Ever since I received a copy from Evanger’s of their lab report (also posted on the company’s web site), I have been trying to figure out how FDA could possibly determine that there was no duck meat present in their sample of dog food, while Genetic ID – the third-party lab used by Evanger – found duck DNA in the sample that was submitted to them for testing.

My first thought was that there was may have been a significant difference in lab methods used by FDA and Genetic ID. That thought was quashed earlier today, when I ascertained from FDA that the agency used a PCR method – the same type of method as the one used by Genetic ID. Even a slight difference in technique would not be enough to explain a total lack of positive duck meat reaction in FDA’s hands.
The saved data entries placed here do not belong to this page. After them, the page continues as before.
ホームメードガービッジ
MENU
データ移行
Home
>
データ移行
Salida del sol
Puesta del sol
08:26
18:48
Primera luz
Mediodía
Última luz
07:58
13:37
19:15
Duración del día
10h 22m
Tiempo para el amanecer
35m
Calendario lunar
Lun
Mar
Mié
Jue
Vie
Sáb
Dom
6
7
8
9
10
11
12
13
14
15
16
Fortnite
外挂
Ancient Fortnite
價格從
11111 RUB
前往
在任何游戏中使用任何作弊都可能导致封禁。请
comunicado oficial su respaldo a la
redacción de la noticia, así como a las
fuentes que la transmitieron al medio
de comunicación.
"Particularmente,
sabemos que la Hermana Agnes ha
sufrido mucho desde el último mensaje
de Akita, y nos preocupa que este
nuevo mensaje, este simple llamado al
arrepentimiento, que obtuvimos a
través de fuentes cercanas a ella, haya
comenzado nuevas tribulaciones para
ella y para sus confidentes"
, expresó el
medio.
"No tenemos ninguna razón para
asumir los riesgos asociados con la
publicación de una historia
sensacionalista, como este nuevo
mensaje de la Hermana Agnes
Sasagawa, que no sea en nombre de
I was stymied until I revisited the wording of the FDA warning letter and compared it to the wording of the information released by Evanger.
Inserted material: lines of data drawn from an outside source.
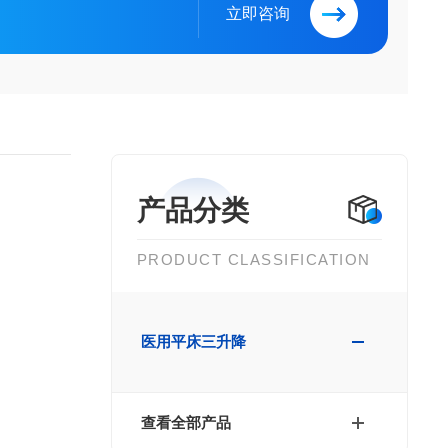
立即咨询
产品分类
PRODUCT CLASSIFICATION
医用平床三升降
查看全部产品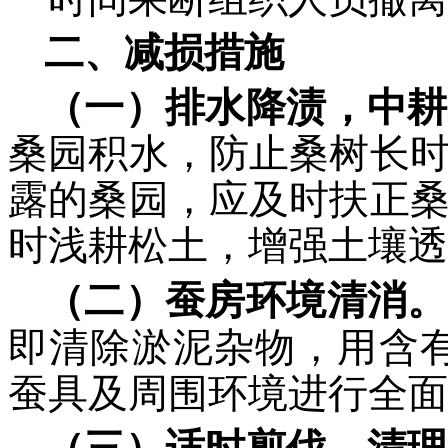
二、减损措施
（一）排水降渍，中耕
桑园积水，防止桑树长
露的桑园，应及时扶正
时浅耕松土，增强土壤透
（二）蚕房环境清消。
即清除淤泥杂物，用含
蚕具及周围环境进行全面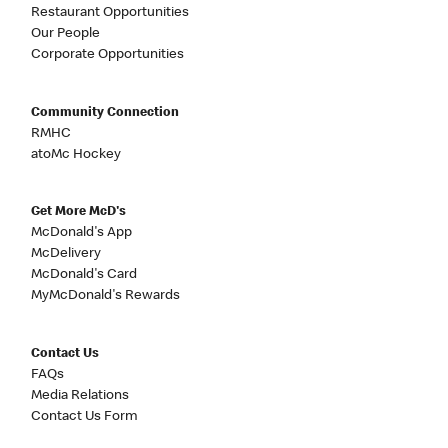
Restaurant Opportunities
Our People
Corporate Opportunities
Community Connection
RMHC
atoMc Hockey
Get More McD's
McDonald's App
McDelivery
McDonald's Card
MyMcDonald's Rewards
Contact Us
FAQs
Media Relations
Contact Us Form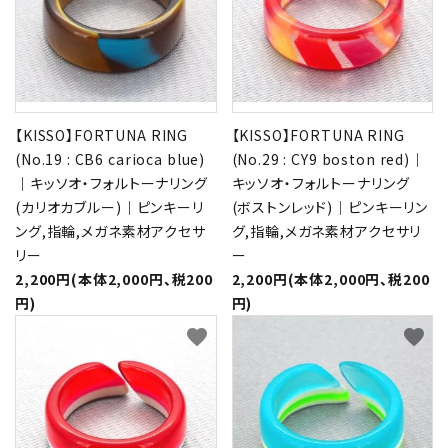
【KISSO】FORTUNA RING
【KISSO】FORTUNA RING
(No.19 : CB6 carioca blue)
(No.29 : CY9 boston red)｜
｜キッソオ・フォルトーナリング
キッソオ・フォルトーナリング
(カリオカブルー)｜ピンキーリ
(ボストンレッド)｜ピンキーリン
ング,指輪,メガネ素材アクセサ
グ,指輪,メガネ素材アクセサリ
リー
ー
2,200円(本体2,000円、税200
2,200円(本体2,000円、税200
円)
円)
favorite
favorite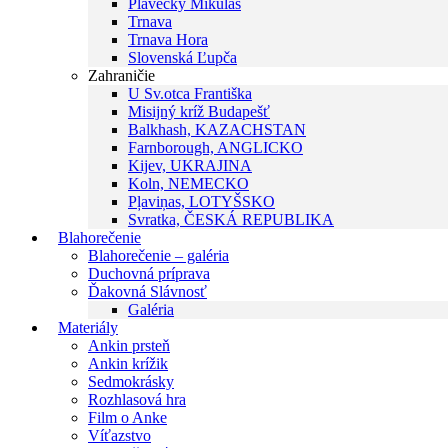
Plavecký Mikuláš
Trnava
Trnava Hora
Slovenská Ľupča
Zahraničie
U Sv.otca Františka
Misijný kríž Budapešť
Balkhash, KAZACHSTAN
Farnborough, ANGLICKO
Kijev, UKRAJINA
Koln, NEMECKO
Pļaviņas, LOTYŠSKO
Svratka, ČESKÁ REPUBLIKA
Blahorečenie
Blahorečenie – galéria
Duchovná príprava
Ďakovná Slávnosť
Galéria
Materiály
Ankin prsteň
Ankin krížik
Sedmokrásky
Rozhlasová hra
Film o Anke
Víťazstvo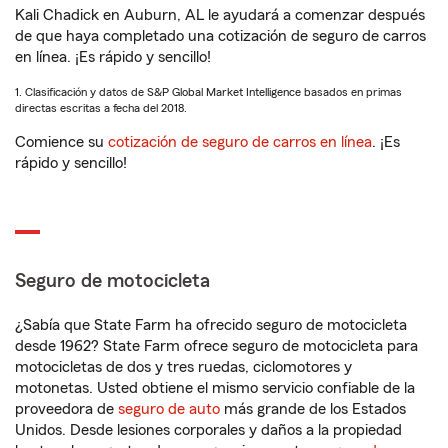
Kali Chadick en Auburn, AL le ayudará a comenzar después
de que haya completado una cotización de seguro de carros
en línea. ¡Es rápido y sencillo!
1. Clasificación y datos de S&P Global Market Intelligence basados en primas
directas escritas a fecha del 2018.
Comience su
cotización de seguro de carros en línea
. ¡Es
rápido y sencillo!
Seguro de motocicleta
¿Sabía que State Farm ha ofrecido seguro de motocicleta
desde 1962? State Farm ofrece seguro de motocicleta para
motocicletas de dos y tres ruedas, ciclomotores y
motonetas. Usted obtiene el mismo servicio confiable de la
proveedora de
seguro de auto
más grande de los Estados
Unidos. Desde lesiones corporales y daños a la propiedad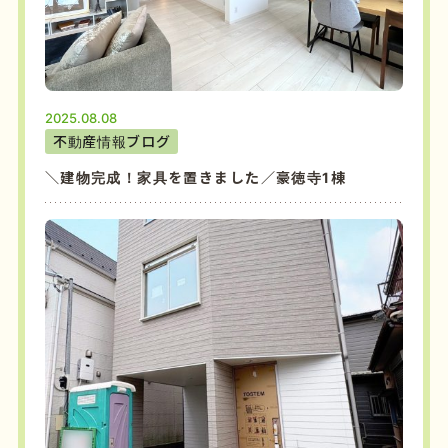
2025.08.08
不動産情報ブログ
＼建物完成！家具を置きました／豪徳寺1棟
Here’s the relevant portion of the Evanger statement:

“Our results show that, in fact, Evanger’s brand Super Premium Duck was detected positive for duck…”

And here’s the relevant statement from the FDA warning letter:

“The labeling indicates that Evanger’s Grain-free Duck Pet Food contains duck, but the analytical sample results did not detect the presence of duck in the product.”

A quick review of Evanger’s website brought everything into focus. Super Premium Duck and Grain-Free Duck are two VERY different products!

I challenge Evanger’s to submit samples of the same batch of Grain-Free Duck dog food analyzed by FDA to a third-party lab for testing.

Anyone care to speculate on the outcome?